William Dealtry - Data persistence with consistency and performance in a truly serverless system

Data persistence in a truly serverless system, achieving consistency, performance, and scalability with immutable storage, structured keys, and parallelization. Explore use cases in finance, research, and data science applications.

Key takeaways
  • Consistency models: eventual consistency, linearizability, strong consistency discussed in the context of data storage architectures.
  • Data persistence achieved with immutable storage, providing versioning and snapshot capabilities.
  • Ability to efficiently store and query large datasets using structured keys and storage.
  • Kubernetes-based notebook environments provide on-demand compute and storage for data processing.
  • Performance optimization achieved through parallelization and vectorized execution.
  • Support for multi-dimensional data and time series data.
  • Columnar storage architecture for efficient data retrieval.

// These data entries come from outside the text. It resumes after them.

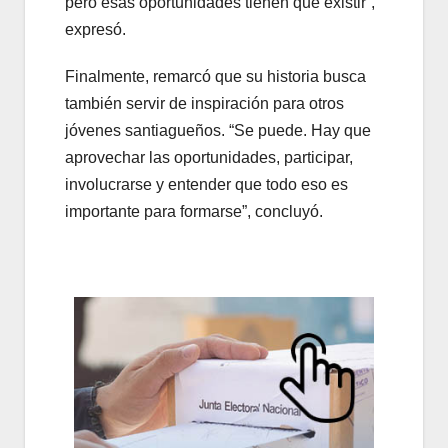
pero esas oportunidades tienen que existir”,
expresó.
Finalmente, remarcó que su historia busca
también servir de inspiración para otros
jóvenes santiagueños. “Se puede. Hay que
aprovechar las oportunidades, participar,
involucrarse y entender que todo eso es
importante para formarse”, concluyó.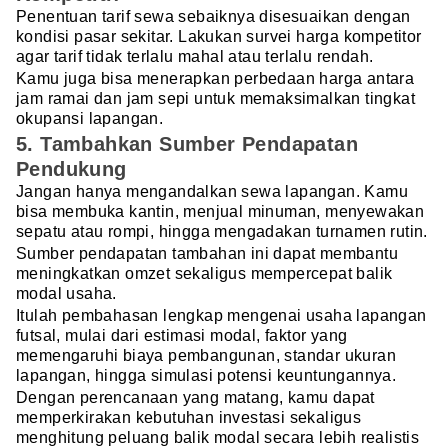
Penentuan tarif sewa sebaiknya disesuaikan dengan
kondisi pasar sekitar. Lakukan survei harga kompetitor
agar tarif tidak terlalu mahal atau terlalu rendah.
Kamu juga bisa menerapkan perbedaan harga antara
jam ramai dan jam sepi untuk memaksimalkan tingkat
okupansi lapangan.
5. Tambahkan Sumber Pendapatan
Pendukung
Jangan hanya mengandalkan sewa lapangan. Kamu
bisa membuka kantin, menjual minuman, menyewakan
sepatu atau rompi, hingga mengadakan turnamen rutin.
Sumber pendapatan tambahan ini dapat membantu
meningkatkan omzet sekaligus mempercepat balik
modal usaha.
Itulah pembahasan lengkap mengenai usaha lapangan
futsal, mulai dari estimasi modal, faktor yang
memengaruhi biaya pembangunan, standar ukuran
lapangan, hingga simulasi potensi keuntungannya.
Dengan perencanaan yang matang, kamu dapat
memperkirakan kebutuhan investasi sekaligus
menghitung peluang balik modal secara lebih realistis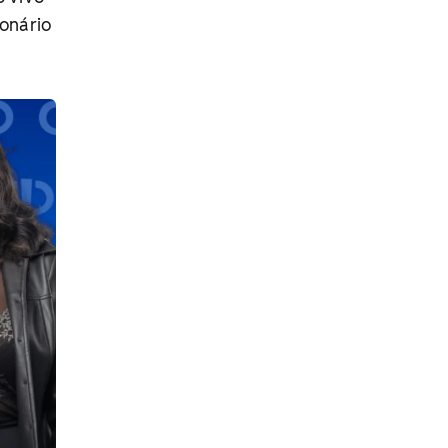
ionário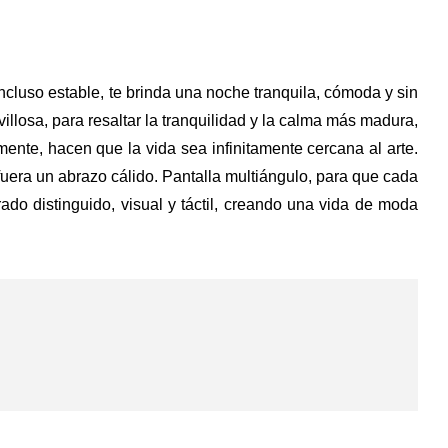
incluso estable, te brinda una noche tranquila, cómoda y sin
llosa, para resaltar la tranquilidad y la calma más madura,
nte, hacen que la vida sea infinitamente cercana al arte.
fuera un abrazo cálido. Pantalla multiángulo, para que cada
rado distinguido, visual y táctil, creando una vida de moda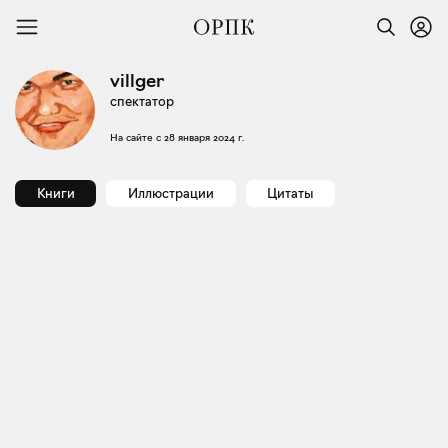
villger
спектатор
На сайте с
28 января 2024 г.
Книги
Иллюстрации
Цитаты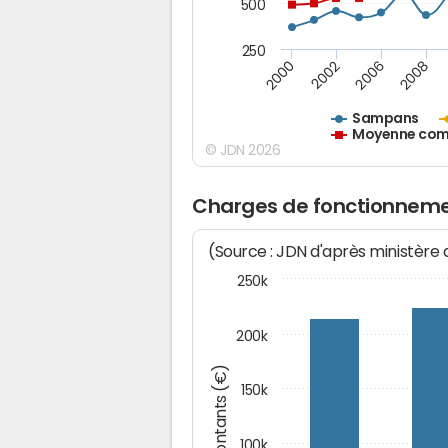
500
250
2000
2002
2006
2008
Sampans
Moyenne comm
© JDN 2026
Charges de fonctionnem
(Source : JDN d'après ministère
250k
200k
Montants (€)
150k
100k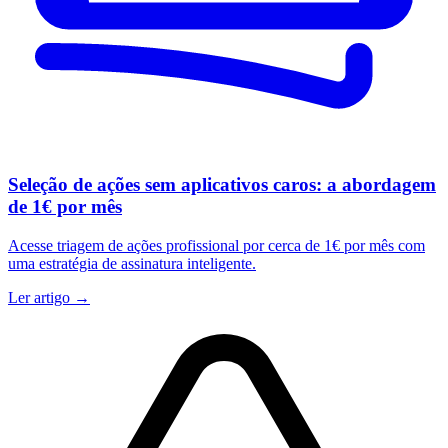
Seleção de ações sem aplicativos caros: a abordagem
de 1€ por mês
Acesse triagem de ações profissional por cerca de 1€ por mês com
uma estratégia de assinatura inteligente.
Ler artigo →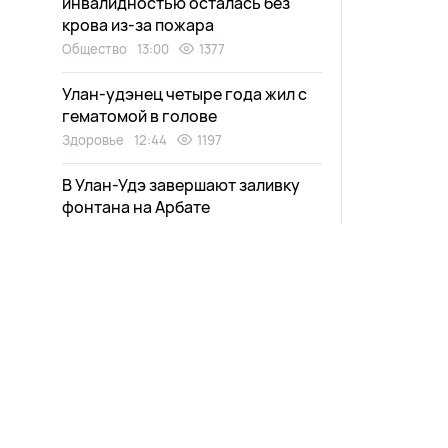
инвалидностью осталась без
крова из-за пожара
Общество
13:00
1377
Улан-удэнец четыре года жил с
гематомой в голове
Здоровье
12:44
1197
В Улан-Удэ завершают заливку
фонтана на Арбате
Общество
12:30
1040
В Бурятии за месяц
дистанционно исследовали пять
лесничеств
Экология
12:18
981
Нарушители 53 раза оставляли
жителей Улан-Удэ без света
Город
12:05
923
Новости
Афиша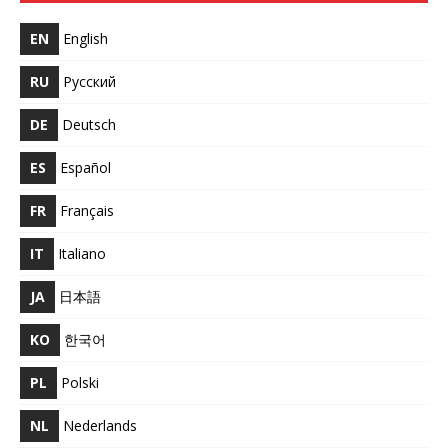
EN
English
RU
Русский
DE
Deutsch
ES
Español
FR
Français
IT
Italiano
JA
日本語
KO
한국어
PL
Polski
NL
Nederlands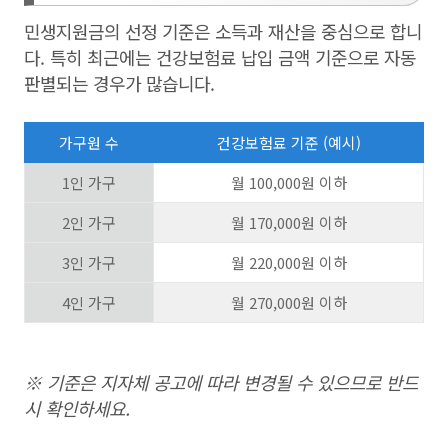
민생지원금의 선정 기준은 소득과 재산을 중심으로 합니
다. 특히 최근에는 건강보험료 납입 금액 기준으로 자동
판별되는 경우가 많습니다.
가구원 수
건강보험료 기준 (예시)
1인 가구
월 100,000원 이하
2인 가구
월 170,000원 이하
3인 가구
월 220,000원 이하
4인 가구
월 270,000원 이하
※ 기준은 지자체 공고에 따라 변경될 수 있으므로 반드
시 확인하세요.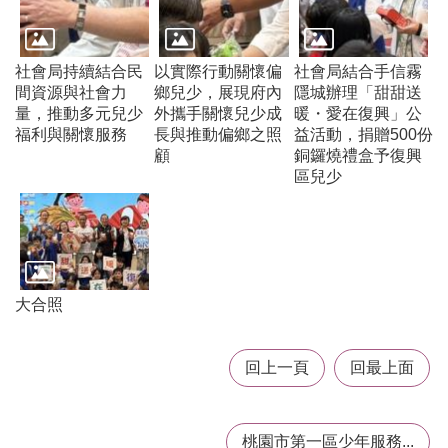
t
s
s
e
社會局持續結合民
以實際行動關懷偏
社會局結合手信霧
r
間資源與社會力
鄉兒少，展現府內
隱城辦理「甜甜送
v
量，推動多元兒少
外攜手關懷兒少成
暖・愛在復興」公
i
福利與關懷服務
長與推動偏鄉之照
益活動，捐贈500份
c
顧
銅鑼燒禮盒予復興
e
區兒少
回
首
頁
網
站
大合照
導
覽
回上一頁
回最上面
市
政
信
桃園市第一區少年服務...
箱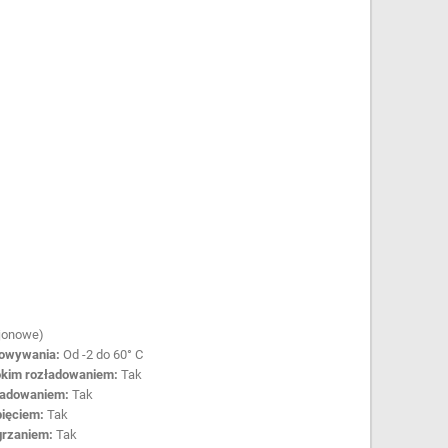
-jonowe)
howywania:
Od -2 do 60° C
okim rozładowaniem:
Tak
ładowaniem:
Tak
pięciem:
Tak
grzaniem:
Tak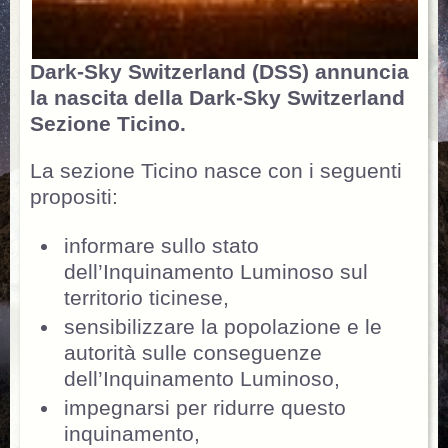
Dark-Sky Switzerland (DSS) annuncia
la nascita della Dark-Sky Switzerland
Sezione Ticino.
La sezione Ticino nasce con i seguenti
propositi:
informare sullo stato
dell’Inquinamento Luminoso sul
territorio ticinese,
sensibilizzare la popolazione e le
autorità sulle conseguenze
dell’Inquinamento Luminoso,
impegnarsi per ridurre questo
inquinamento,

  • Complexity of data transformations reduced by using query builder and lazy data frames.
  • Support for data schema evolution and versioning.
  • Data provenance tracking enabled through version keys and timestamping.
  • Scalability achieved through shared nothing architectures and distributed processing.
  • Advantages of cloud storage and object stores for data storage and processing.
  • Postgresql and MySQL compared to ArcticDB for data storage and processing.
  • Use cases include finance, research, and data science applications.
  • Immutable data storage ensures data integrity and avoids data corruption.
  • Shared nothing architectures provide fault tolerance and high availability.
  • Data storage and processing architecture is designed for ease of use and high performance.